In that case, Bianco -- the same judge overseeing the Princeton case -- found the hospital did not meet the legal test for operating as a charitable nonprofit organization. The judge cited several reasons in his finding, including compensation levels similar to the for-profit sector, that private physicians earned income on hospital property and that the hospital was similar in function to for-profit hospitals. He also said the hospital did not show separation between for-profit and nonprofit activity. The hospital later reached a settlement to pay property taxes on about a quarter of its property plus penalties over a decade. “New Jersey has kind of led the way in tax-exemption litigation,” said Michael Paff, a New Jersey-based lawyer who specializes in real estate matters including property tax exemptions. “The decision of Morristown hospital, that’s now snowballed into an issue where upwards of 35 other townships in New Jersey have filed litigation against their local hospitals. That’s very concerning.”

Different pieces of legislation have been drafted to address the state’s trend of property tax legislation. They have yet to result in changes to the law.

New Jersey legislators passed a law this year that would have protected the state property tax exemption for nonprofit hospitals that have profit-making activities while requiring them follow a formula for making mandatory fees to local municipalities. Governor Chris Christie pocket vetoed the measure in January. Other legislation has been drafted to limit the ability of third parties like homeowners to challenge nonprofits’ property tax exemptions, as happened in the Princeton case.

Without legislative changes, many worry about future suits against universities. In theory, those suits would not have to be won to have an impact. Legal action can provide leverage for parties trying to extract payment in lieu of tax, or PILOT agreements, from institutions to municipalities.

“I think in many ways, all these cases are tried in public opinion,” said Daphne A. Kenyon, an economist and resident fellow in tax policy at the Lincoln Institute of Land Policy in Cambridge, Mass., who has studied PILOT agreements and is a former member of the New Hampshire Board of Education. “I think if I was the president of the university, I would make sure I was prepared for some cases like this and made sure I had my arguments stacked up and also made sure to keep town-gown relations cordial.”

Keeping tax disputes amicable is a key recommendation, Kenyon said. She believes it is beneficial if institutions can come to agreements for the long term, which can reduce the relative cost of negotiations.

The situation in New Jersey might not set off a wave of litigation against colleges and universities around the country, Kenyon said.
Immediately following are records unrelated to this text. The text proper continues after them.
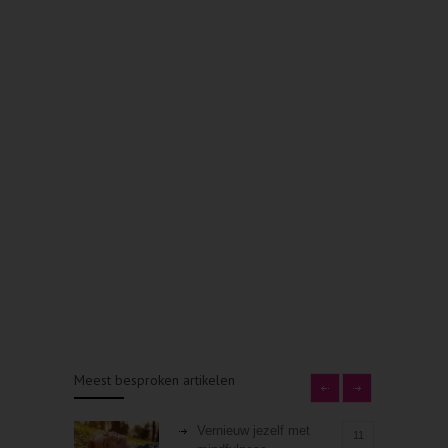
Meest besproken artikelen
Vernieuw jezelf met
11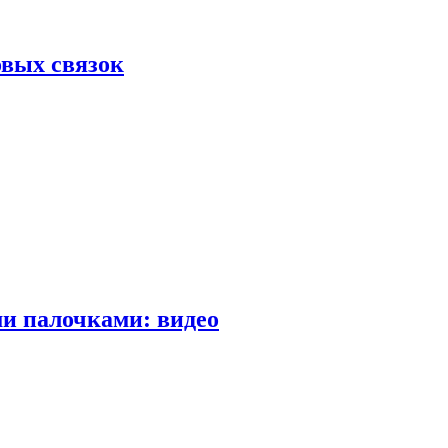
вых связок
и палочками: видео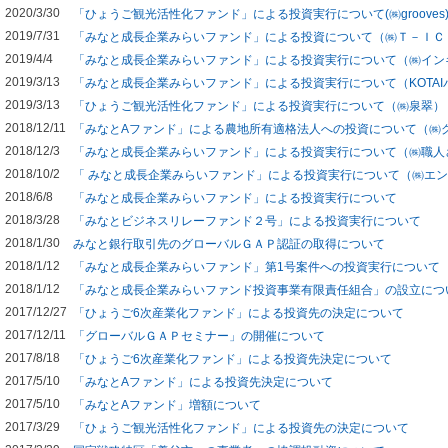
2020/3/30
「ひょうご観光活性化ファンド」による投資実行について(㈱grooves
2019/7/31
「みなと成長企業みらいファンド」による投資について（㈱Ｔ－ＩＣ
2019/4/4
「みなと成長企業みらいファンド」による投資実行について（㈱イン
2019/3/13
「みなと成長企業みらいファンド」による投資実行について（KOTA
2019/3/13
「ひょうご観光活性化ファンド」による投資実行について（㈱泉翠）
2018/12/11
「みなとAファンド」による農地所有適格法人への投資について（㈱
2018/12/3
「みなと成長企業みらいファンド」による投資実行について（㈱職人
2018/10/2
「 みなと成長企業みらいファンド」による投資実行について（㈱エ
2018/6/8
「みなと成長企業みらいファンド」による投資実行について
2018/3/28
「みなとビジネスリレーファンド２号」による投資実行について
2018/1/30
みなと銀行取引先のグローバルＧＡＰ認証の取得について
2018/1/12
「みなと成長企業みらいファンド」第1号案件への投資実行について
2018/1/12
「みなと成長企業みらいファンド投資事業有限責任組合」の設立につ
2017/12/27
「ひょうご6次産業化ファンド」による投資先の決定について
2017/12/11
「グローバルＧＡＰセミナー」の開催について
2017/8/18
「ひょうご6次産業化ファンド」による投資先決定について
2017/5/10
「みなとAファンド」による投資先決定について
2017/5/10
「みなとAファンド」増額について
2017/3/29
「ひょうご観光活性化ファンド」による投資先の決定について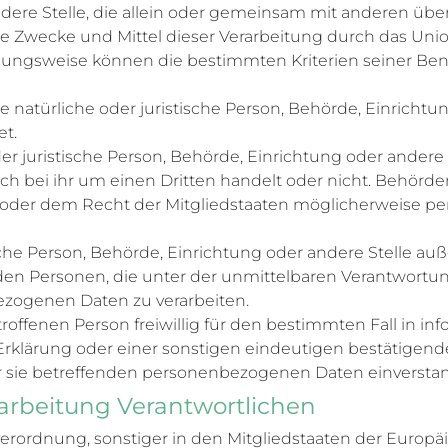
ndere Stelle, die allein oder gemeinsam mit anderen übe
 Zwecke und Mittel dieser Verarbeitung durch das Unio
iehungsweise können die bestimmten Kriterien seiner 
ine natürliche oder juristische Person, Behörde, Einrich
et.
r juristische Person, Behörde, Einrichtung oder andere
ich bei ihr um einen Dritten handelt oder nicht. Behör
der dem Recht der Mitgliedstaaten möglicherweise pe
tische Person, Behörde, Einrichtung oder andere Stelle a
den Personen, die unter der unmittelbaren Verantwortu
bezogenen Daten zu verarbeiten.
troffenen Person freiwillig für den bestimmten Fall in i
lärung oder einer sonstigen eindeutigen bestätigende
der sie betreffenden personenbezogenen Daten einverstan
rarbeitung Verantwortlichen
verordnung, sonstiger in den Mitgliedstaaten der Euro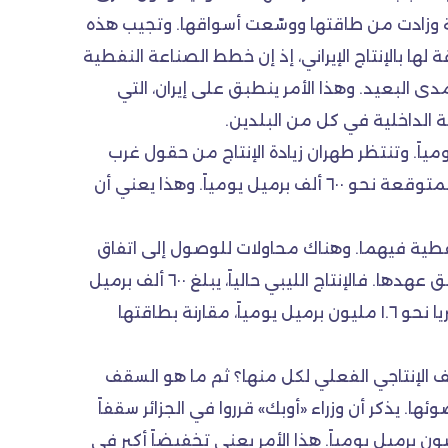
لفرصة وزادت من طاقتها ووسّعت أسواقها. وتجيب هذه
لها بالإنتاج الإيراني، إذ إن خطط الصناعة النفطية
ى البعيد. وهذا الأمر ينطبق على إيران، التي
ية الداخلية في كل من البلدين.
رميل يومياً. وتنتظر طهران زيادة الإنتاج من حقول غرب
كارون النفطية، التي تأخر الإنتاج منها بسبب الخلافات مع الشركة الصينية العاملة في هذه الحقول. وتشكل الزيادة المتوقعة نحو ٦٠٠ ألف برميل يومياً. وهذا يعني أن
لنفطية فيهما. وهناك محاولات للوصول إلى اتفاق
سياسي في البلدين، لكنّ هناك شكوكاً في سرعة إمكان الحصول على اتفاق سياسي وإعادة الطاقة الإنتاجية إلى سابق عهدها. فالإنتاج الليبي حالياً، يبلغ ٦٠٠ ألف برميل
يومياً. والطاقة الإنتاجية قبل سقوط نظام معمر القذافي كانت ١.٤ مليون برميل يومياً. في المقابل، يبلغ إنتاج نيجيريا نحو ١.٦ مليون برميل يومياً، مقارنة بطاقتها
قف الإنتاجي الفعلي لكل منها؟ ثم ما هو السقف
. يذكر أن وزراء «أوبك» قرروا في الجزائر سقفاً
يداً يبلغ ٣٢.٥ – ٣٣ مليون برميل يومياً، بينما تشير المعلومات إلى زيادة إنتاج دول «أوبك» إلى نحو ٣٣.٦ مليون برميل يومياً. هذا الأمر يعني تخفيضاً أكبر في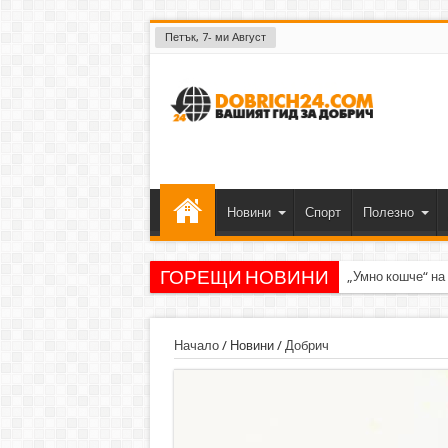
Петък, 7- ми Август
Новини
Спорт
Полезно
ГОРЕЩИ НОВИНИ
„Умно кошче“ на
Начало
/
Новини
/
Добрич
Legal differences could stand in the way.

“The property tax exemption for nonprofits goes back to the earliest history of our country, and it existed before we even had an income tax,” Kenyon said. “When you look at it, the detail and the difference from state to state are mind-numbing.”

Homeowners in many locations won’t have the resources to bring a suit, either. The Princeton suit was only able to proceed because Eleanor Lewis, a public interest lawyer and former assistant commissioner of the New Jersey Department of Insurance, left money in her estate for the cause, Afran said.

Still, some worry that the debate has highlighted the notion that universities and nonprofits should pay their fair share of taxes toward municipal services. That idea could put financial stress on small institutions while overlooking the contributions they make, said Linda Czipo, president and CEO of the Center for Non-Profits in New Jersey.

“Our concern is it completely disregards what nonprofits of all sizes and types do contribute to the well-being of localities and regions, whether it’s economically or programmatically or socially,” she said. “It’s not a one-sided equation.”